Data sources: Economic: Based on data from U.S. Bureau of Labor Statistics (unemployment, inflation); U.S. Department of Commerce (GDP, corporate profits, retail sales, housing); S&P/Case-Shiller 20-City Composite Index (home prices); Institute for Supply Management (manufacturing/services). Performance: Based on data reported in WSJ Market Data Center (indexes); U.S. Treasury (Treasury yields); U.S. Energy Information Administration/Bloomberg.com Market Data (oil spot price, WTI Cushing, OK); www.goldprice.org (spot gold/silver); Oanda/FX Street (currency exchange rates). News items are based on reports from multiple commonly available international news sources (i.e. wire services) and are independently verified when necessary with secondary sources such as government agencies, corporate press releases, or trade organizations. All information is based on sources deemed reliable, but no warranty or guarantee is made as to its accuracy or completeness. Neither the information nor any opinion expressed herein constitutes a solicitation for the purchase or sale of any securities, and should not be relied on as financial advice. Past performance is no guarantee of future results. All investing involves risk, including the potential loss of principal, and there can be no guarantee that any investing strategy will be successful.
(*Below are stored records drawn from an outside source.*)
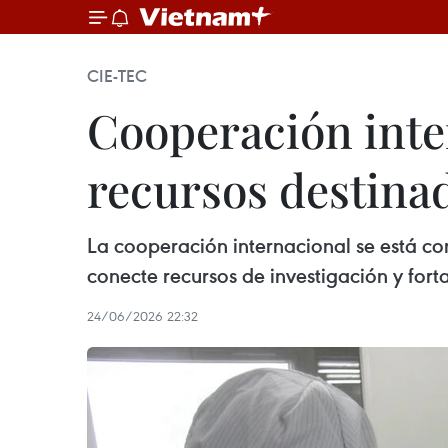
CIE-TEC
Cooperación inte
recursos destinad
La cooperación internacional se está c
conecte recursos de investigación y fort
24/06/2026 22:32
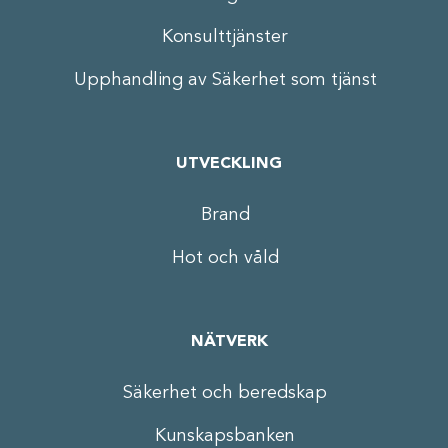
Konsulttjänster
Upphandling av Säkerhet som tjänst
UTVECKLING
Brand
Hot och våld
NÄTVERK
Säkerhet och beredskap
Kunskapsbanken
The Dow Jones Industrial Average (DJIA) is a price-weighted index composed of 30 widely traded blue-chip U.S. common stocks. The S&P 500 is a market-cap weighted index composed of the common stocks of 500 leading companies in leading industries of the U.S. economy. The NASDAQ Composite Index is a market-value weighted index of all common stocks listed on the NASDAQ stock exchange. The Russell 2000 is a market-cap weighted index composed of 2,000 U.S. small-cap common stocks. The Global Dow is an equally weighted index of 150 widely traded blue-chip common stocks worldwide. The U.S. Dollar Index is a geometrically weighted index of the value of the U.S. dollar relative to six foreign currencies. Market indices listed are unmanaged and are not available for direct investment.